Long-term expression of the human alpha1-antitrypsin gene in mice employing anionic and cationic liposome vector.

The complete process of gene therapy involves three important steps: targeting, delivery, and gene expression. Since each step can be related to the pharmacological concept of affinity, bioavailability, and intrinsic capacity, this commentary examines, from this perspective, the efficiency of anionic and cationic liposomes as vectors for the in vivo gene transfer of the human alpha1-antitrypsin gene. Small liposomes represent the first generation of liposomes destined for the liver parenchymal cell.
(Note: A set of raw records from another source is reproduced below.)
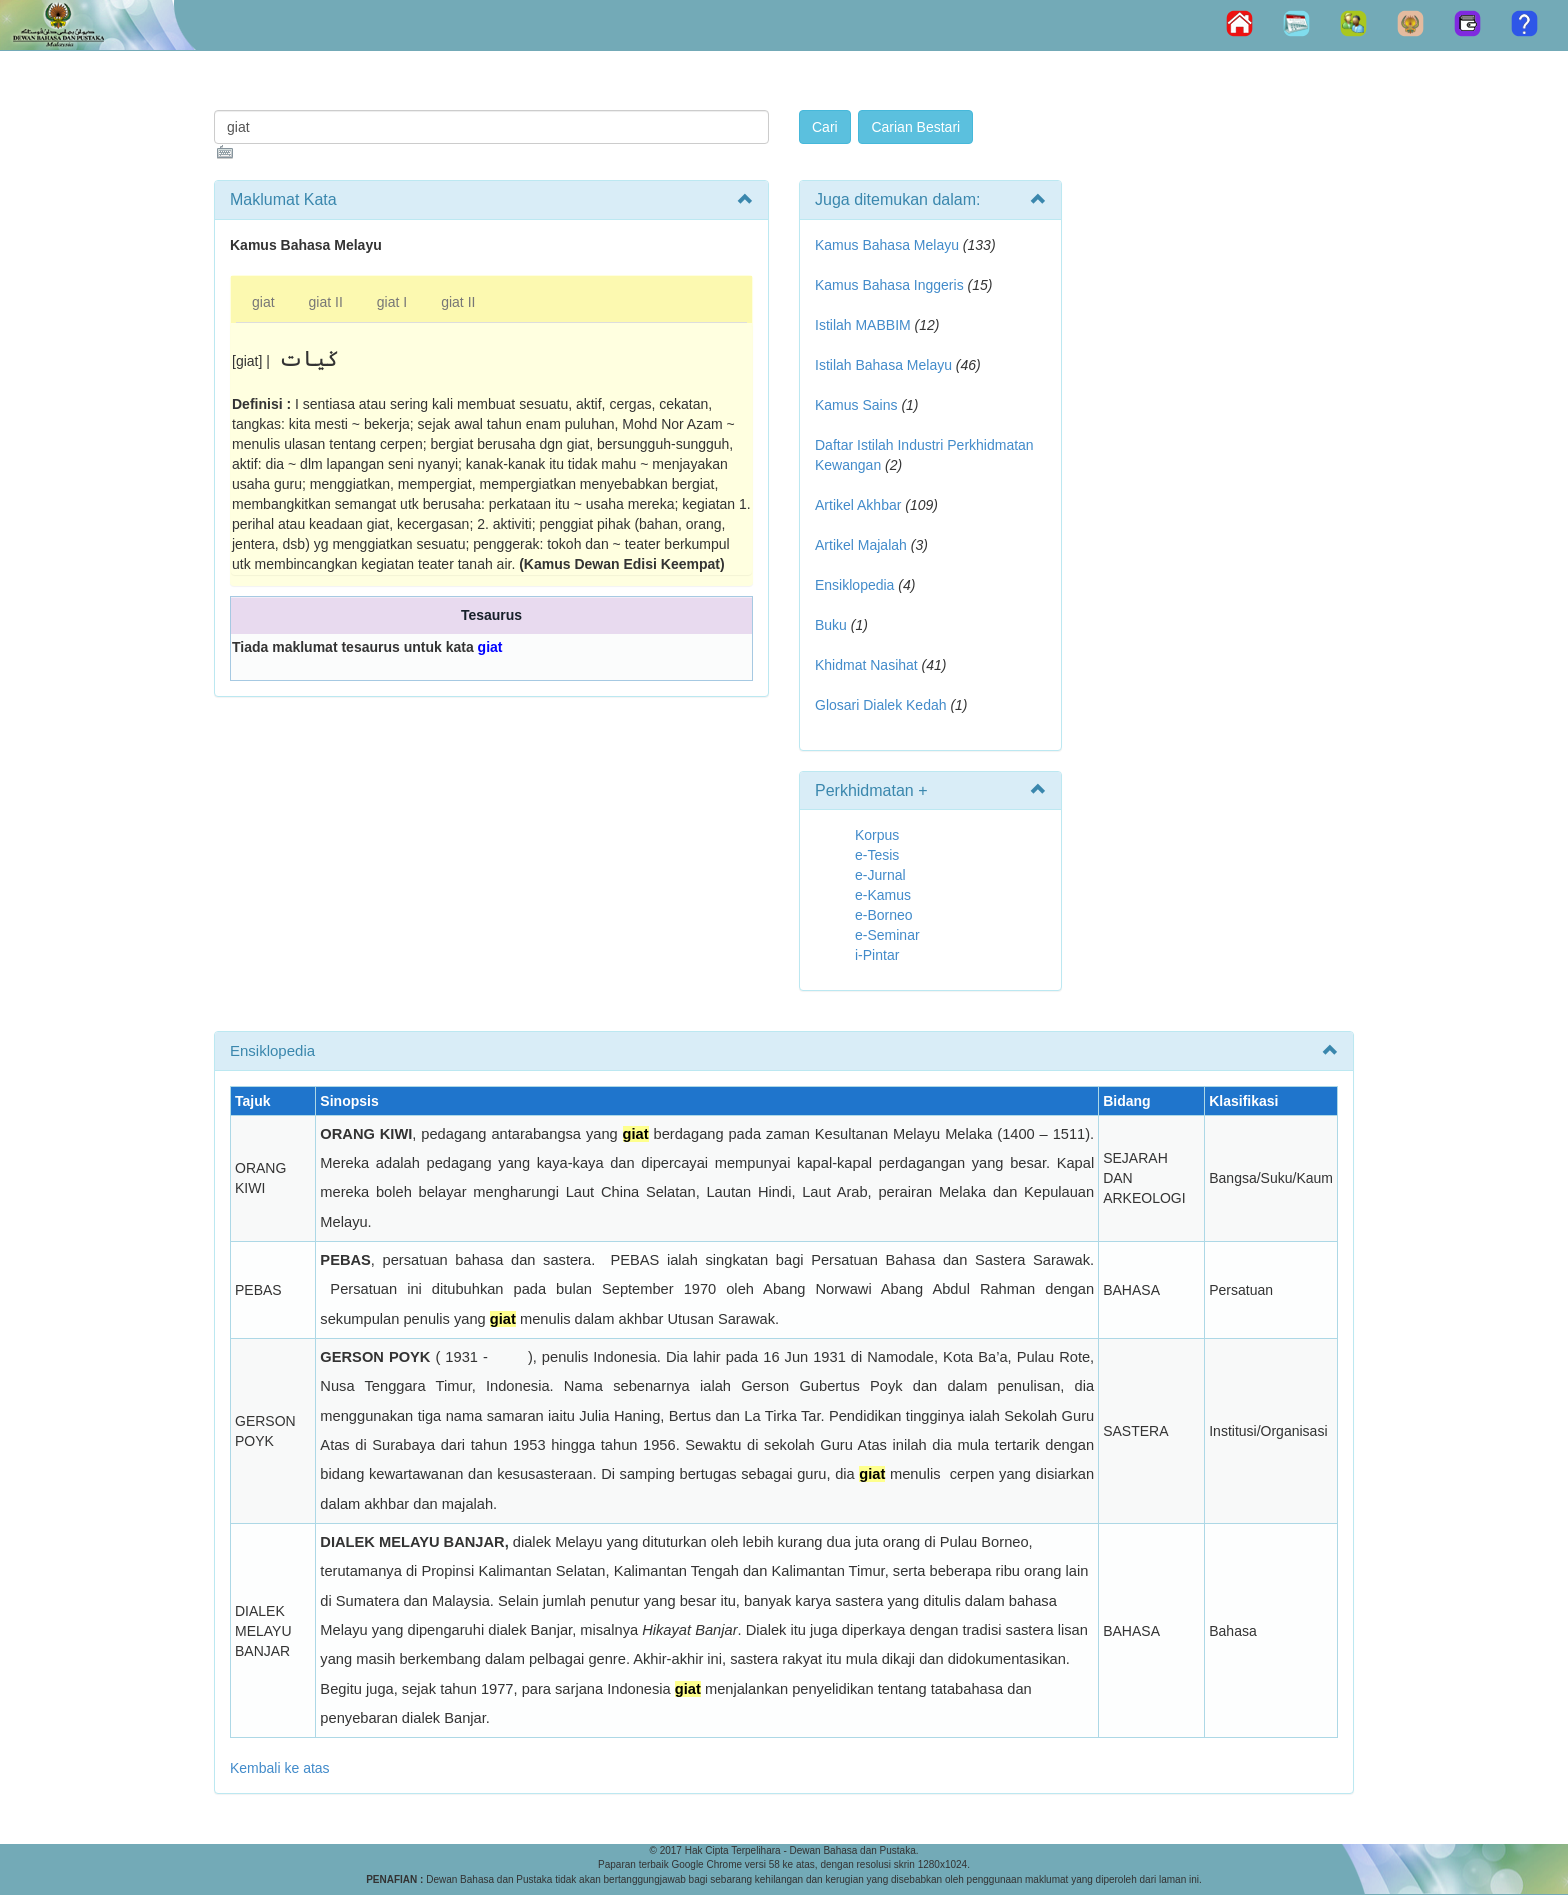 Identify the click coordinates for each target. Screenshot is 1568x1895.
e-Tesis (877, 855)
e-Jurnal (880, 875)
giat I (392, 302)
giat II (326, 302)
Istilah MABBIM (863, 325)
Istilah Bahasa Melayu (883, 365)
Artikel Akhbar (858, 505)
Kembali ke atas (280, 1768)
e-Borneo (884, 915)
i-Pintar (877, 955)
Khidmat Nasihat (866, 665)
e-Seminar (887, 935)
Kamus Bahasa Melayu (889, 245)
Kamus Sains (856, 405)
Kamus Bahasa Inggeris (889, 285)
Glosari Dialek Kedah (881, 705)
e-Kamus (883, 895)
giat (263, 302)
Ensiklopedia (854, 585)
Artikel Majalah (861, 545)
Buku (831, 625)
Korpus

Although the final efficiency of gene transfer is low, we found that small liposomes are a kind of high-affinity hepatocyte-destined vector because the dose range for mediating the response is three orders of magnitude lower than that used by other procedures. Encapsulated DNA is more efficient than the cationic liposome-DNA complex for in vivo gene transfer. This could be due to gene bioavailability, since encapsulated DNA is protected from enzymatic digestion, whereas DNA externally associated with the liposome can be digested before the complex reaches the target cell. However, when the gene transfer efficiencies of anionic and cationic small liposomes were compared, we observed a similar rate of efficiency and potency, since equivalent plasma levels of human protein were observed after the same i.v. dose of recombinant plasmid encapsulated in anionic or cationic liposomes. On the other hand, the elements selected for constructing the expression cassette greatly influence gene expression and the stability of the gene product, and, therefore, the final efficacy is also limited by the intrinsic capacity of a specific expression cassette to express the gene product.